Los chalecos amarillos. Por: Ángel Luis Jiménez 

El historiador y filósofo político Pierre Rosanvallón dice “que es un mar de fondo que no terminará con el fin de año. La única incógnita es saber si todo esto se inclinará del lado del populismo o bien si irá hacia una redefinición en profundidad del contrato social y de la vida democrática”.

El populismo actual en Francia, España y otros países europeos son la expresión de un gran hartazgo social, convertido en una revuelta o movimiento social que se caracteriza porque plantea demandas y se organiza estratégicamente en función de estas demandas. Pero no sé si en estas circunstancias será posible un consenso, porque más que una fractura social, es una fractura moral entre personas que no tienen nada que decirse. 

Así que esta revuelta no se puede explicar solo por factores económicos. También expresa reivindicaciones de un mundo social que tiene la impresión de haber sido olvidado y que de repente toma la palabra. Y en esta toma de palabra repentina se demanda una sociedad más democrática y justa, pero sin precisar. Lo que hace muy difícil poner unas condiciones de salida para esta crisis o llegar a un posible acuerdo. 

La “fractura social” es el término que ha marcado muchos de los debates sobre los chalecos amarillos desde las primeras protestas a mediados de noviembre.

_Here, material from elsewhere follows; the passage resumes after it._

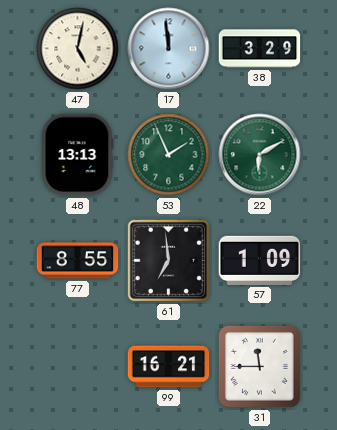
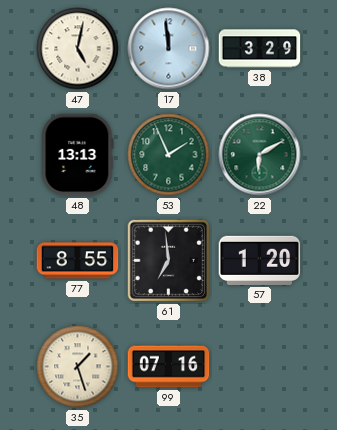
57: 1:09 -> 1:20
35: none -> 1:27
99: 16:21 -> 07:16
31: 11:45 -> none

Y si nos remontamos a las raíces de estas fracturas, hay una causa: la proyección sobre el territorio de las fracturas globales ligadas a la mundialización. La desindustrialización ha golpeado regiones enteras en Europa que se encuentran en estado ruinoso, como ejemplo de estos días la ruina que ha caído sobre la provincia de León con el cierre de las minas y de la industria del aluminio. ¿Qué futuro tiene el Puerto de Algeciras sin tren?

Una de los rasgos de esta revuelta, hasta ahora desconocido, ha sido su violencia. En París nunca se han concentrado más de 10.000 personas y en todo Francia, no más de 300.000, pero cuando se incendiaron coches y destrozaron comercios en el centro de París fue cuando el Gobierno francés empezó a hacer concesiones. El imaginario revolucionario francés sigue siendo muy fuerte. Es una constante en la vida política francesa. A quien no rompe nada no se le toma en serio.

Pero si hay un motivo para el optimismo es que esta crisis es una advertencia sobre la necesidad de una renovación democrática, para que, más allá de las elecciones y de las instituciones, se encuentren un conjunto de procedimientos para que la palabra circule más fácilmente, para que la deliberación se extienda, para que mejore la representación. Se habla mucho de cólera, pero lo que hay es sobre todo una demanda dirigida al poder: “Mejorad nuestro destino”. Sin embargo, y desgraciadamente, si los políticos no son capaces de hacerlo, Francia como otras democracias occidentales se volverán ingobernables. Y entonces qué.